● Supplied material:
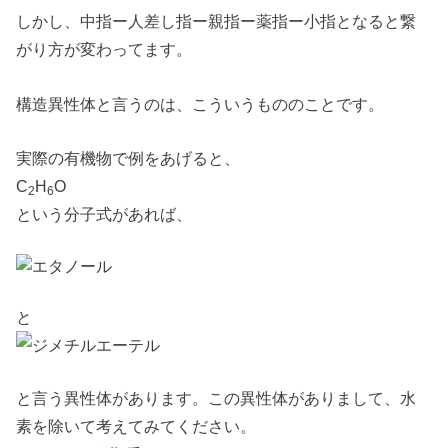
しかし、中指ー人差し指ー親指ー薬指ー小指となると繋
がり方が変わってます。
構造異性体と言うのは、こういうもののことです。
実際の有機物で例をあげると、
C
H
O
2
6
という分子式があれば、
と
と言う異性体があります。この異性体がありまして、水
素を除いて考えてみてください。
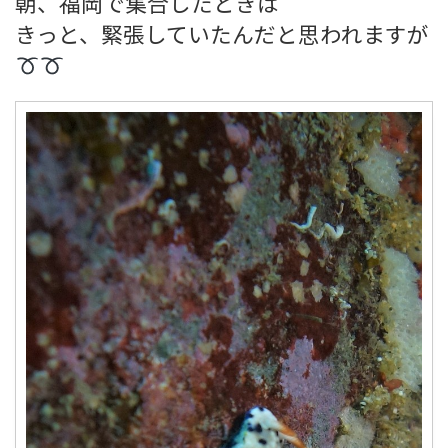
朝、福岡で集合したときは
きっと、緊張していたんだと思われますが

● What you are asked to do: The answer must be an exact transcription of the lines from the one containing "素を除いて考えてみてください。" through the last line of the records above, both included, with no pictures.

● Problem solution:
素を除いて考えてみてください。
朝、福岡で集合したときは
きっと、緊張していたんだと思われますが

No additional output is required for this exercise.